Quake-Catcher Network Presentation

­Friday, February 21, 2014, 11:30 am: Discussion with Robert de Groot, SCEC

Location:   South Bend High School – Library, 400 E. 1st St., South Bend, WA, 98586

 

The Quake-Catcher Network is a collaborative initiative for developing the world’s largest, low-cost seismic network by utilizing sensors in and attached to Internet-connected computers, led by Elizabeth Cochran at USGS – Pasadena and scientists at Stanford University.
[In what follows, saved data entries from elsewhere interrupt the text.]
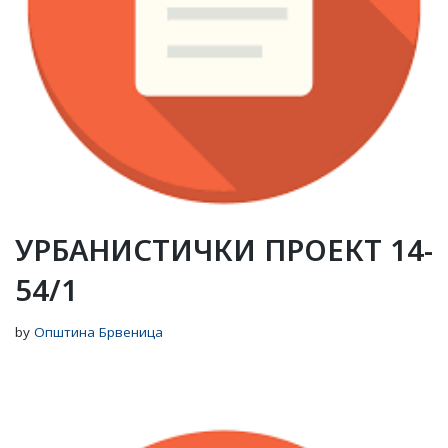
УРБАНИСТИЧКИ ПРОЕКТ 14-
54/1
by
Општина Брвеница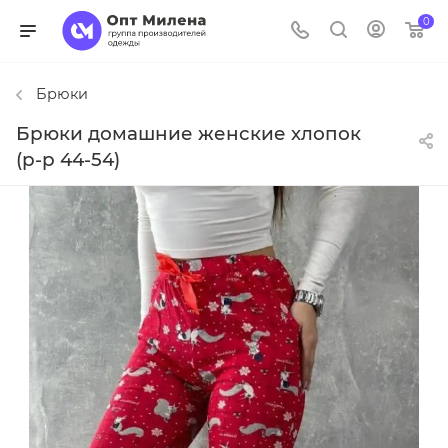
0
Брюки
Брюки домашние женские хлопок
(р-р 44-54)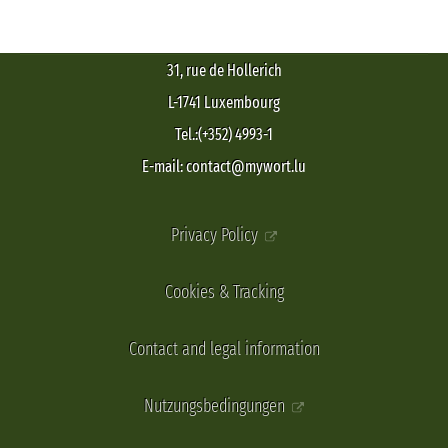
31, rue de Hollerich
L-1741 Luxembourg
Tel.:(+352) 4993-1
E-mail: contact@mywort.lu
Privacy Policy
Cookies & Tracking
Contact and legal information
Nutzungsbedingungen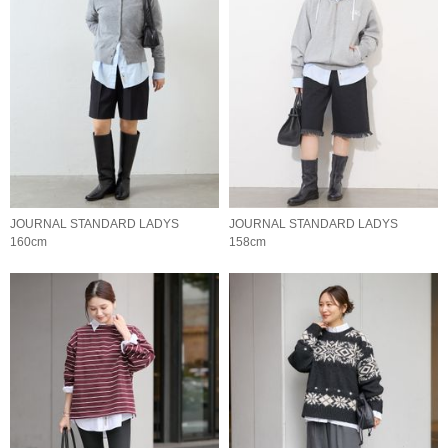
JOURNAL STANDARD LADYS
JOURNAL STANDARD LADYS
160cm
158cm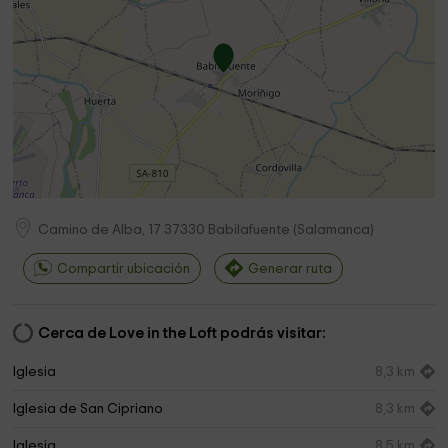
Camino de Alba, 17
37330
Babilafuente
(
Salamanca
)
Compartir ubicación
Generar ruta
Cerca de Love in the Loft podrás visitar:
Iglesia
8,3 km
Iglesia de San Cipriano
8,3 km
Iglesia
8,5 km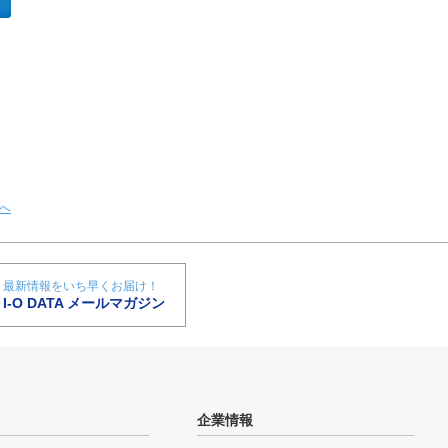
へ
最新情報をいち早くお届け！
I-O DATA メールマガジン
企業情報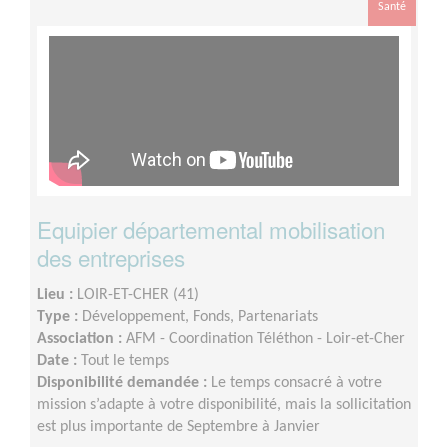
Santé
Equipier départemental mobilisation
des entreprises
Lieu :
LOIR-ET-CHER (41)
Type :
Développement, Fonds, Partenariats
Association :
AFM - Coordination Téléthon - Loir-et-Cher
Date :
Tout le temps
Disponibilité demandée :
Le temps consacré à votre
mission s’adapte à votre disponibilité, mais la sollicitation
est plus importante de Septembre à Janvier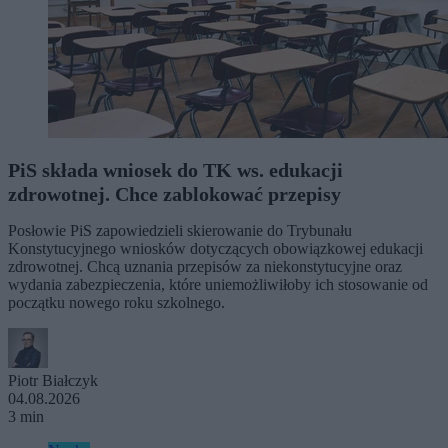
PiS składa wniosek do TK ws. edukacji
zdrowotnej. Chce zablokować przepisy
Posłowie PiS zapowiedzieli skierowanie do Trybunału
Konstytucyjnego wniosków dotyczących obowiązkowej edukacji
zdrowotnej. Chcą uznania przepisów za niekonstytucyjne oraz
wydania zabezpieczenia, które uniemożliwiłoby ich stosowanie od
początku nowego roku szkolnego.
Piotr Białczyk
04.08.2026
3 min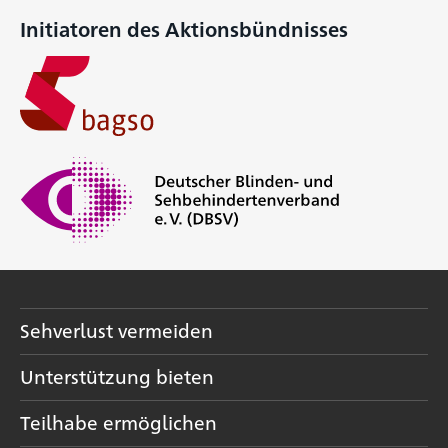
Initiatoren des Aktionsbündnisses
Sehverlust vermeiden
Unterstützung bieten
Teilhabe ermöglichen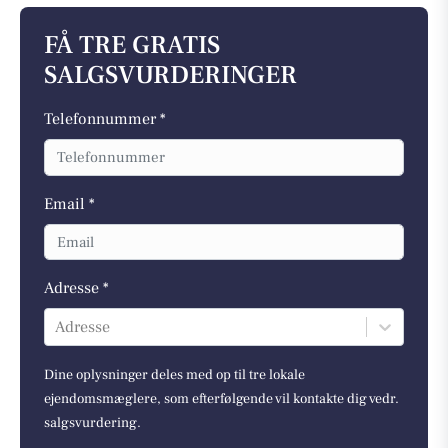
FÅ TRE GRATIS
SALGSVURDERINGER
Telefonnummer *
Email *
Adresse *
Adresse
Dine oplysninger deles med op til tre lokale
ejendomsmæglere, som efterfølgende vil kontakte dig vedr.
salgsvurdering.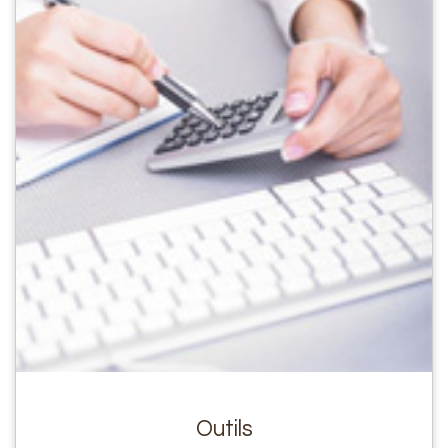
Outils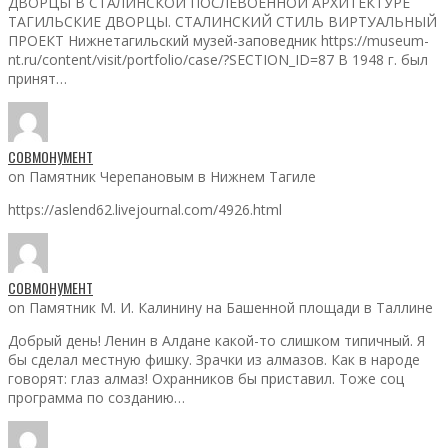
ДВОРЦЫ В СТАЛИНСКОЙ ПОСЛЕВОЕННОЙ АРХИТЕКТУРЕ
ТАГИЛЬСКИЕ ДВОРЦЫ. СТАЛИНСКИЙ СТИЛЬ ВИРТУАЛЬНЫЙ
ПРОЕКТ Нижнетагильский музей-заповедник https://museum-
nt.ru/content/visit/portfolio/case/?SECTION_ID=87 В 1948 г. был
принят…
СОВМОНУМЕНТ
on Памятник Черепановым в Нижнем Тагиле
https://aslend62.livejournal.com/4926.html
СОВМОНУМЕНТ
on Памятник М. И. Калинину на Башенной площади в Таллине
Добрый день! Ленин в Алдане какой-то слишком типичный. Я
бы сделал местную фишку. Зрачки из алмазов. Как в народе
говорят: глаз алмаз! Охранников бы приставил. Тоже соц
программа по созданию…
QCN sensors, such as the ones being installed in Pacific County schools, are citizen-science oriented and can be installed in homes, museums, and schools.

 

This event is being held in collaboration with the Cascadia EarthScope Earthquake and Tsunami Education Program (CEETEP), Washington Military Department – Emergency Management Division, Pacific County Emergency Management Agency, EarthScope, Southern California Earthquake Center (SCEC), Key Environmental Solutions, and South Bend High School.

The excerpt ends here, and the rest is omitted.